I am often asked what is the difference between ‘values’ and ‘beliefs’ within the career coaching realm. Put simply it is this: your values, and you may only have two or three of them, are the threads that run core to your life and your personhood. Your values may morph a little over time, but rarely do they change completely in a life-time.
Beliefs, by contrast, are more of an outer layer of our being. These are the ideas and comprehensions we have collected from the day we entered this world. They influence how we perceive the world and our role within it. These notions and ideas are usually gathered from the outside world. Then come from our family of origin, school, society, our peers, our culture, our work environments, our political and religious communities…. et al. 
What is nice about these beliefs is that because they are generated externally, once we have a awareness of what they are, we get to choose whether we keep them or not. These beliefs will all have risen for good reason. They will all have served us well at some point in our lives. Some of them however will have become redundant as we grown older, wiser, and changed the contexts we live or work within. These beliefs that no longer work for us can actually hold us back. These are the limiting beliefs that can sabotage our success in the present, and prevent us progressing forwards.
The good news is that when we have identified this kind of closed loop in our brain, we can, with a little practice and rigour, substitute each with a thought that serves us well. Our brains have the capacity for us to reroute our neural pathways….. 
So reading what I have just written it would seem that perhaps our beliefs might be more amenable to live with than our core values, which are more stable.
The true benefit of our core values is that because they are static and central to our being, they can begin to serve as fixed points on our moral? Ethical? compass. These values, once identified, can really help us to make clear decisions.
If we are about to buy a house, accept a new role, go for promotion, move to a new organisation or even country, it is worth measuring the decision against these values. if they line up then you know it has a good possibility of success.
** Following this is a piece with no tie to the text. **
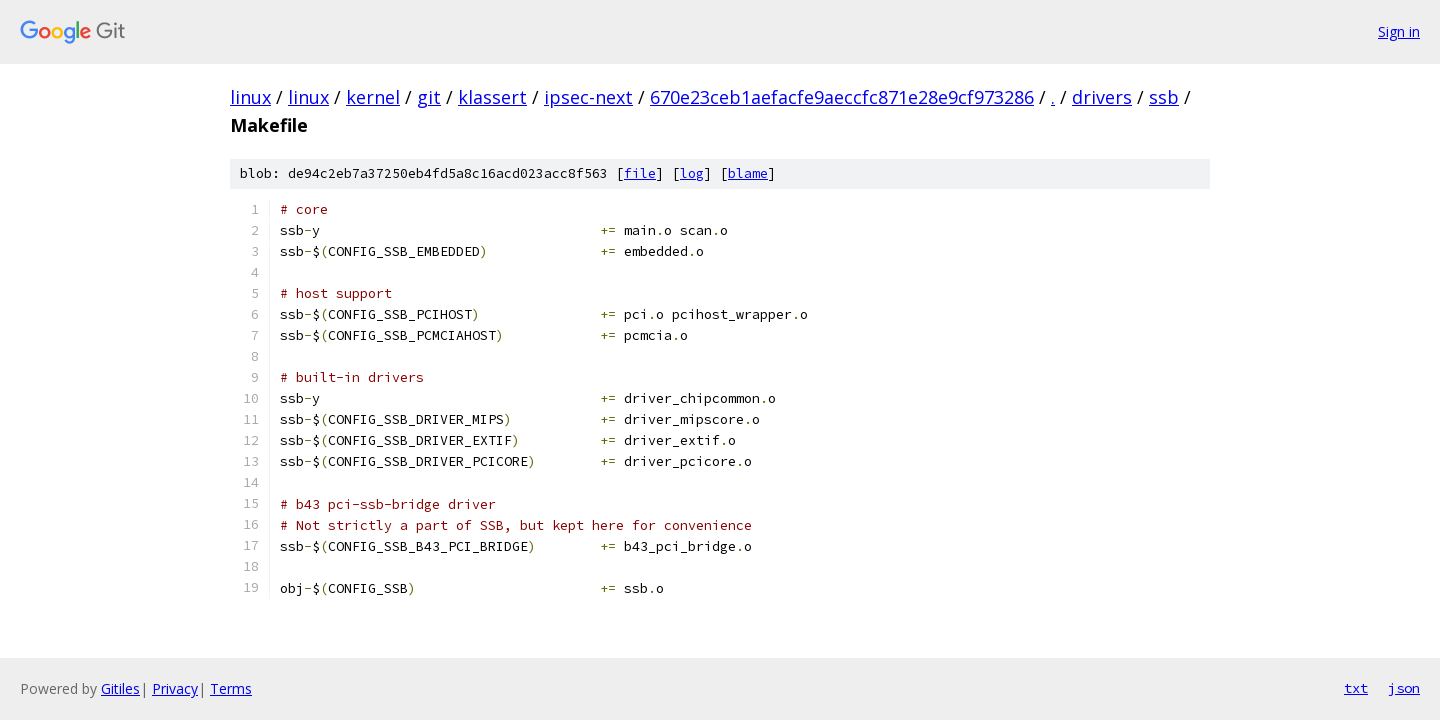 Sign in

Literally, by asking yourself if this decision you are taking honours your core values, you can illuminate your own pathway forward. 
My core values have emerged as ‘justice’, ‘equality’ and ‘joy’. I am conscious that it might appear that ‘joy’ is an odd one within the context of career coaching …. how might this role honour that value? Well it’s as simple as this. I believe that if we are to spend at least 8 hours a day, that’s a third of our lives, in work, then we may as well choose to do something that gives us joy. And you know what I see over and over? Firstly that it really is possible to have joy in our work. Secondly that providing joy for others through our work is immensely fulfilling. Thirdly I see that the more joy we gain from work the better we perform and the better we feel. The better we feel and the better we perform, the beret we are paid. Thus begins the upward Spiral…….
So whilst working in HR did not give me joy, and I got out, working with coachees in order to help them find their own version of joy in their careers is almost unequivocally joyous for me. This is a symbiotic process where both client and coach are nourished in our work together. What could be better then enabling another human to identify their core values in order that they can make clear, informed, autonomous decisions about their own processional lives? This is Value-filled and joyous work.